L'annulation rapide de celle-ci n'a pas empêché la colère de grandir et, fait exceptionnel, la mobilisation contre la classe dirigeante a gagné l'ensemble du pays, y compris les fiefs du Hezbollah pro-iranien qui ignoraient jusque-là ce type de contestation.
Conscient de l'ampleur du phénomène, M. Hariri a tenté lundi d'amadouer les manifestants en leur assurant que son plan n'était pas un "marchandage" pour stopper la contestation. "Ces décisions n'ont pas été prises pour vous demander de cesser de manifester ou d'exprimer votre colère", leur a-t-il dit.

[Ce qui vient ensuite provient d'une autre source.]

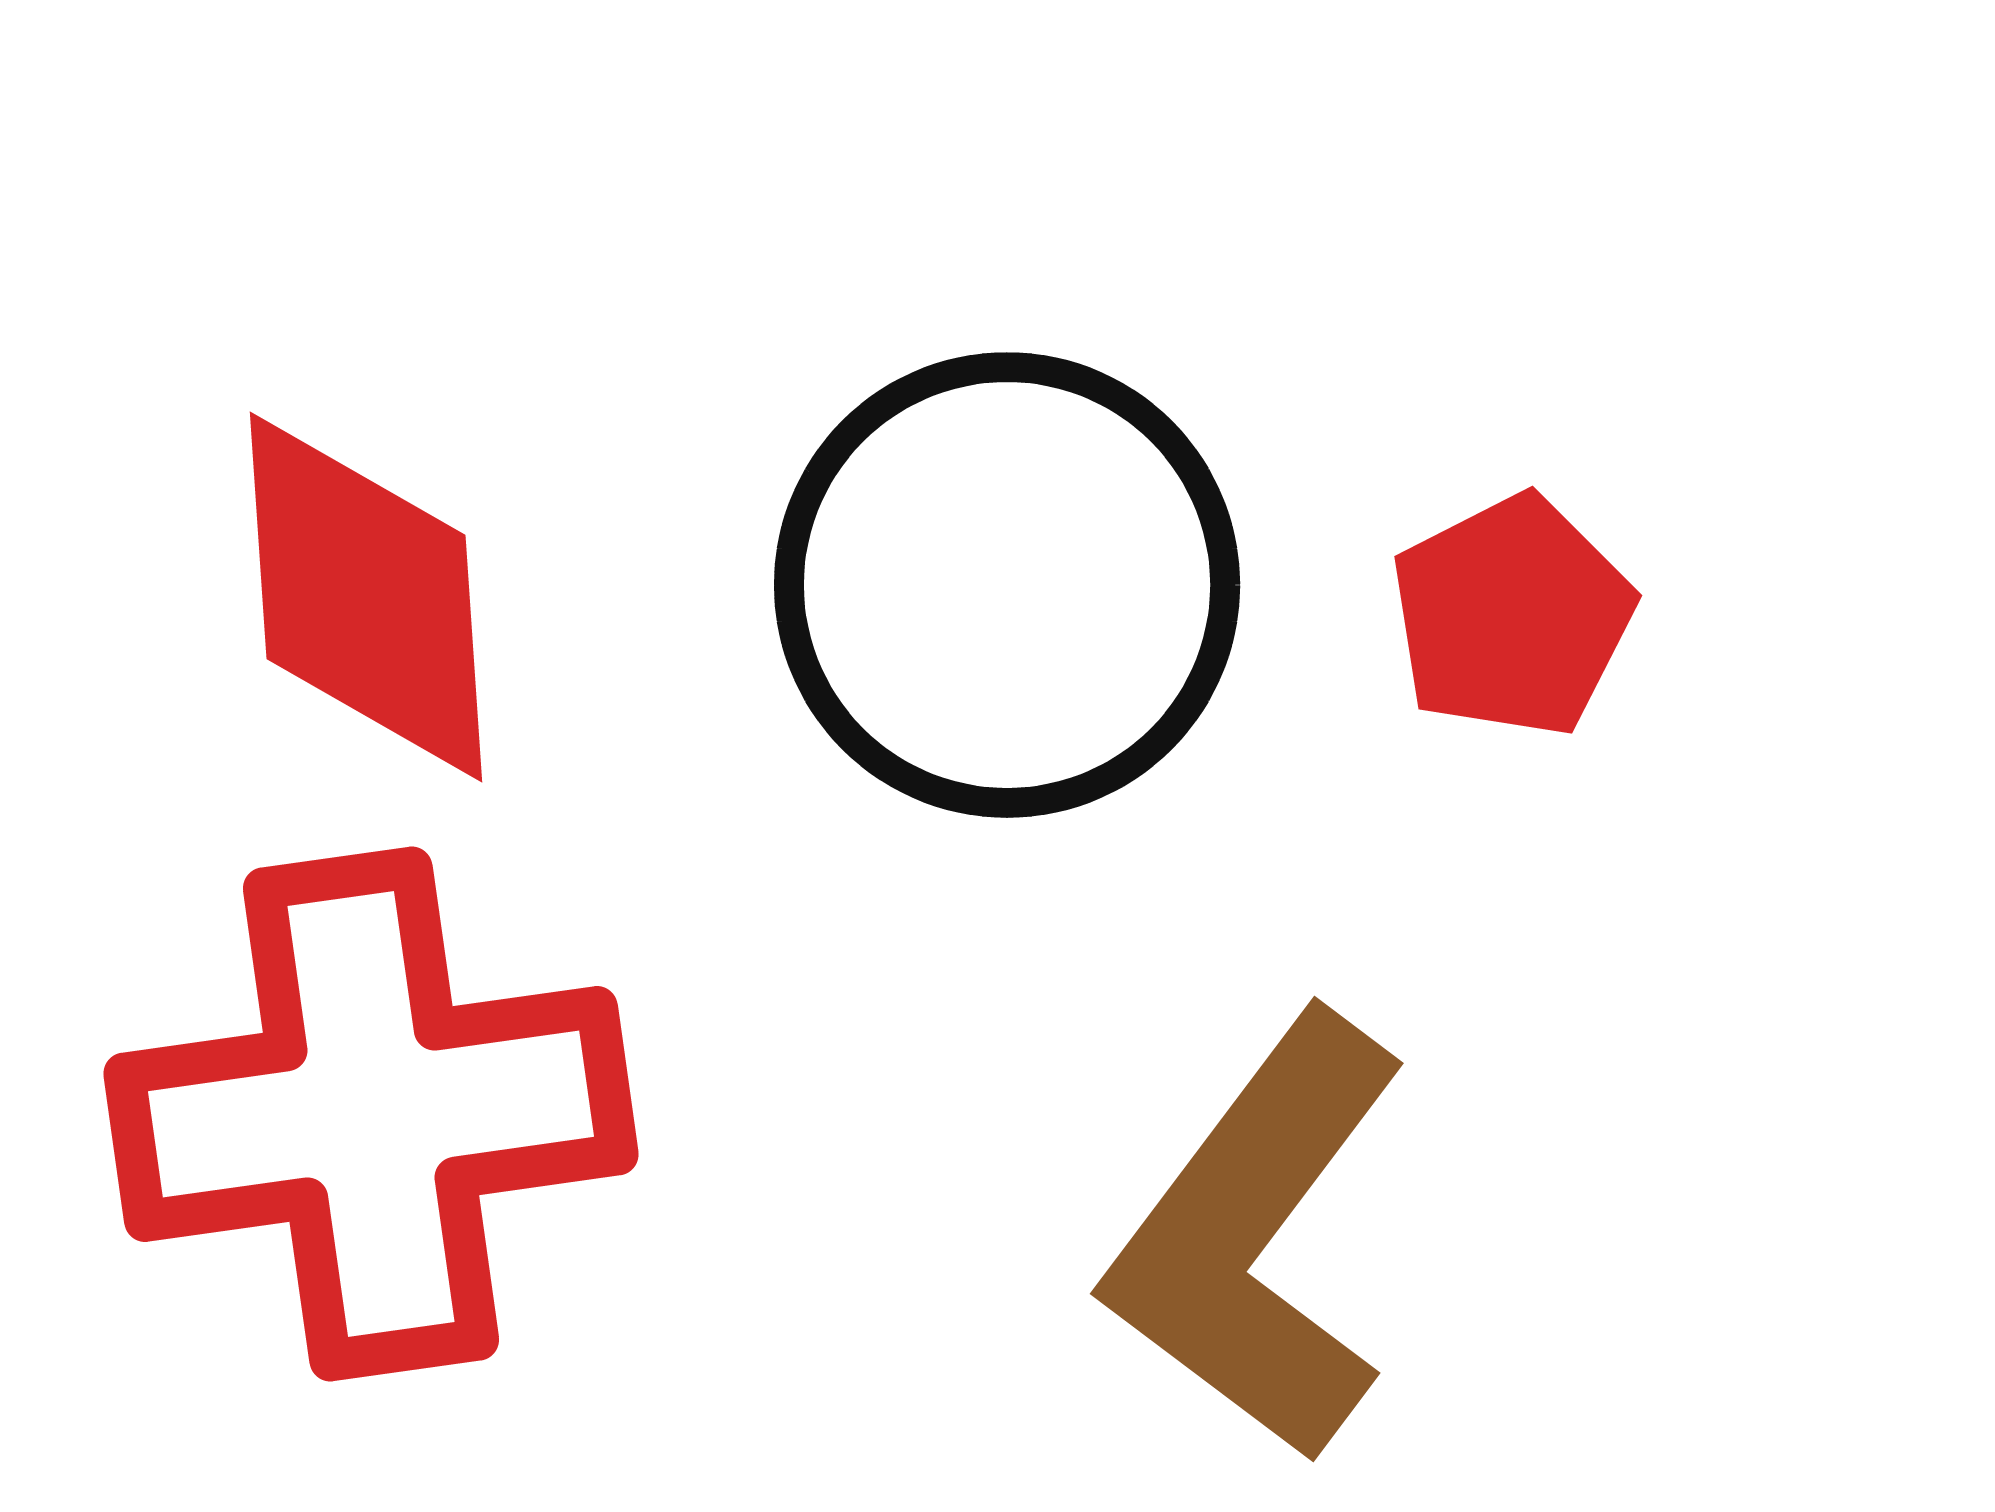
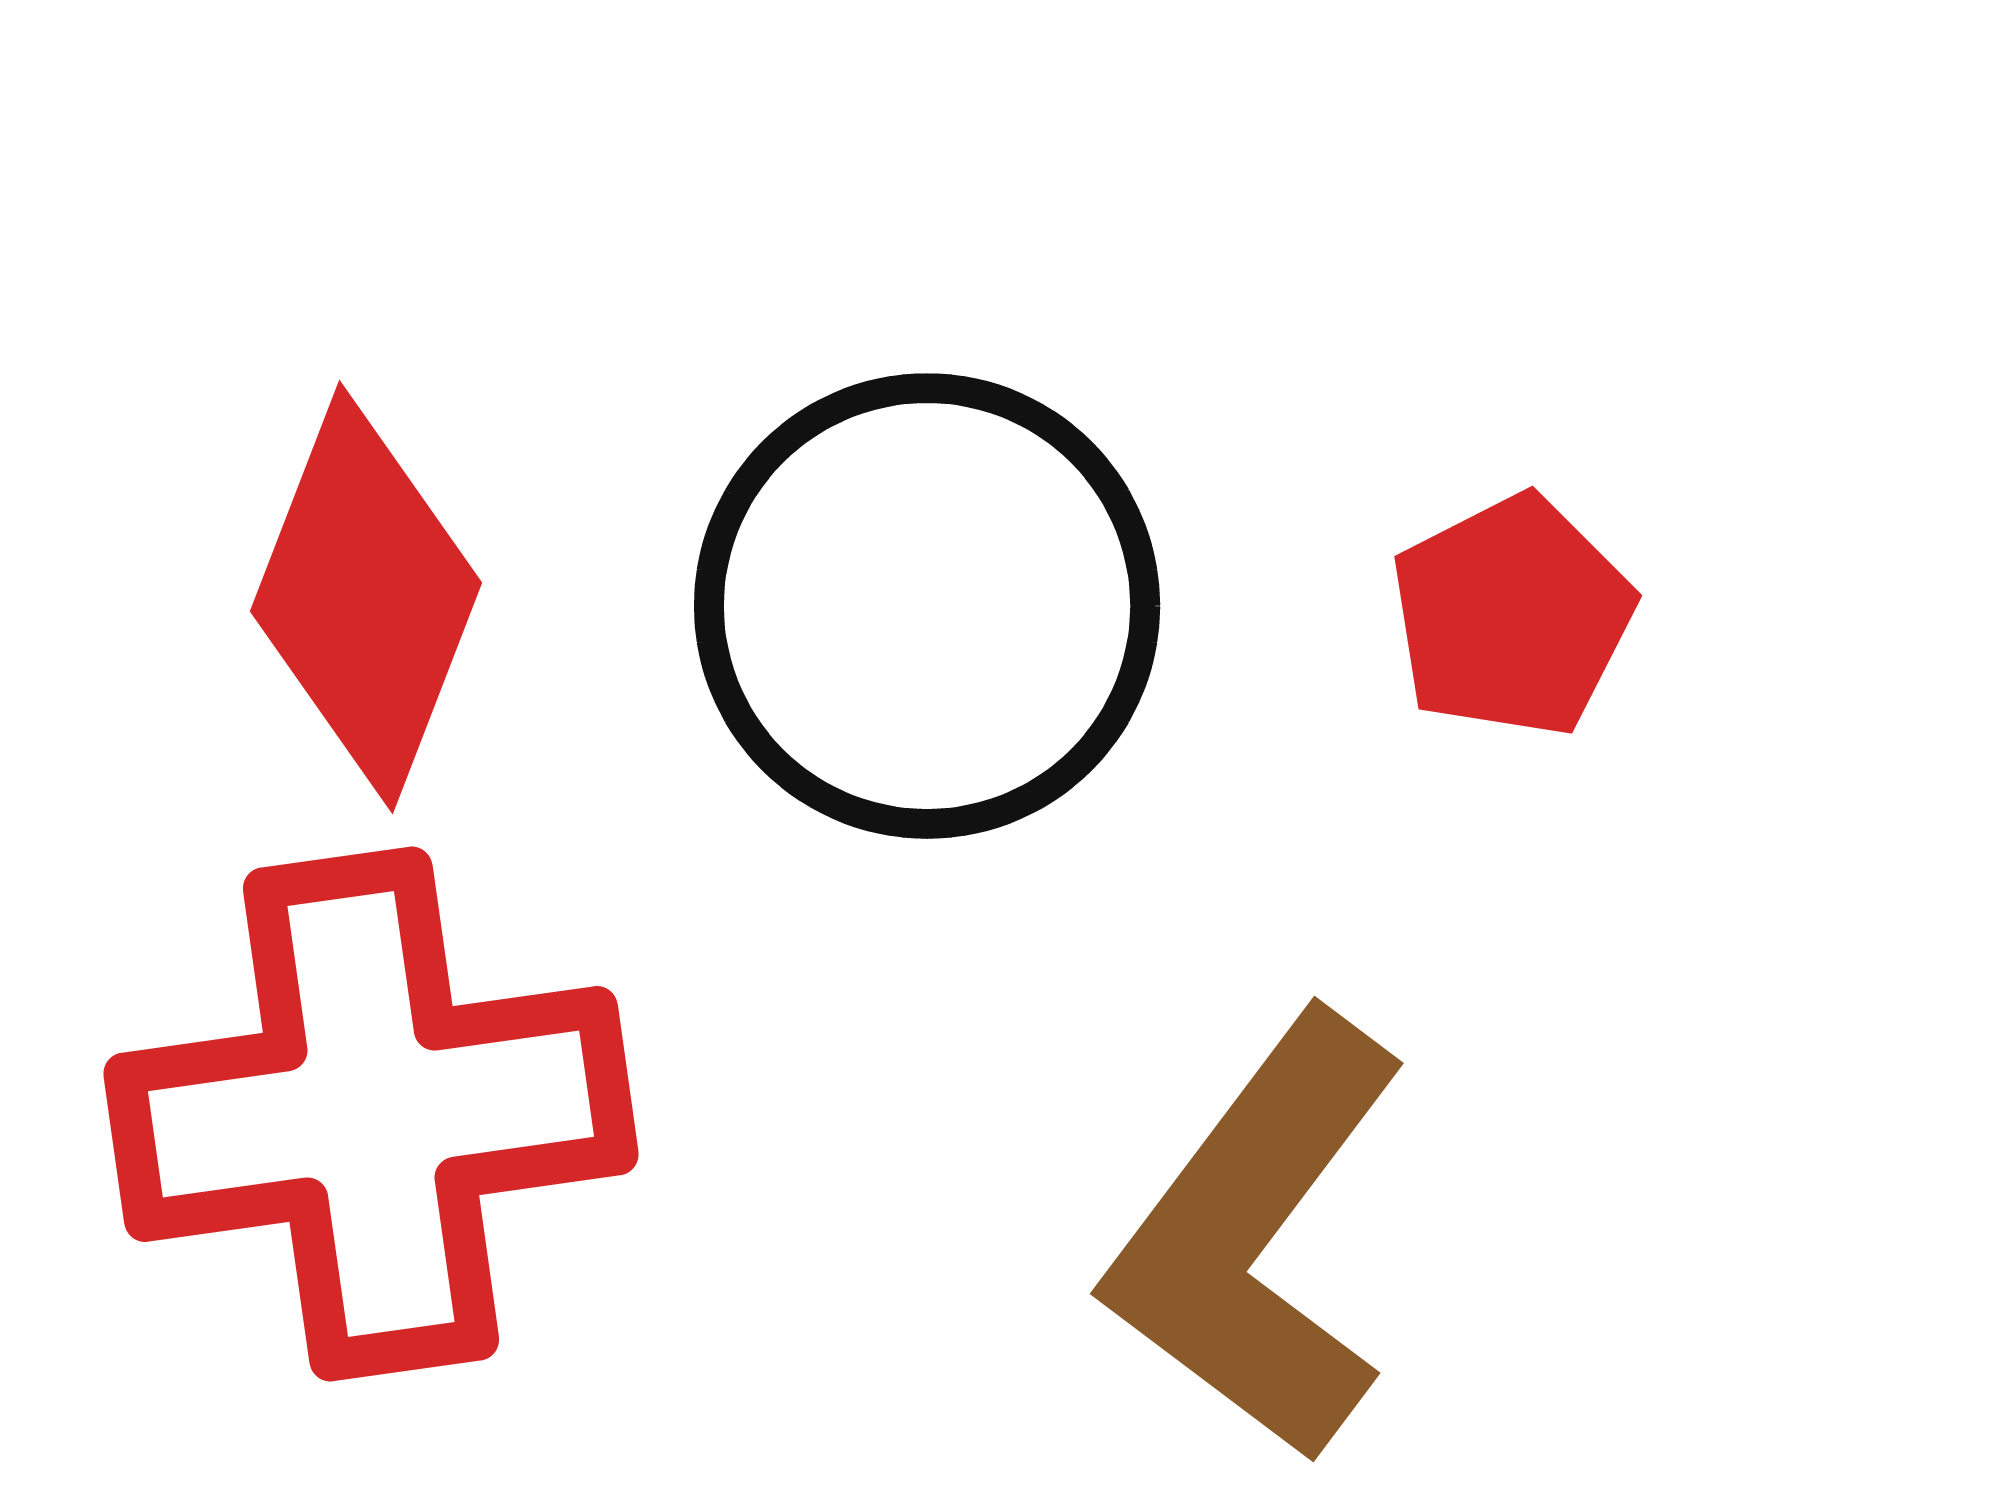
black circle: moved 80 px left, 21 px down
red diamond: rotated 25 degrees clockwise
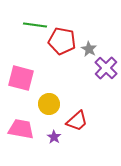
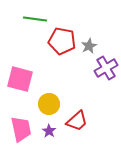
green line: moved 6 px up
gray star: moved 3 px up; rotated 14 degrees clockwise
purple cross: rotated 15 degrees clockwise
pink square: moved 1 px left, 1 px down
pink trapezoid: rotated 68 degrees clockwise
purple star: moved 5 px left, 6 px up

L'issue du mouvement semblait mardi plus incertaine que jamais. Pour Karim el-Mufti, "un bras de fer" s'est engagé entre la rue et le pouvoir. "L'opinion publique s'est invitée à la table des grands et a bien l'intention d'y rester", estime-t-il.
Mais, selon lui, le mouvement manque cruellement à ce stade de figures capables de le représenter pour discuter d'une alternative politique. "Si le gouvernement, le Parlement et le président ne représentent pas la rue, quelle est l'alternative?", s'interroge-t-il, ajoutant : "le vide n'est pas une option".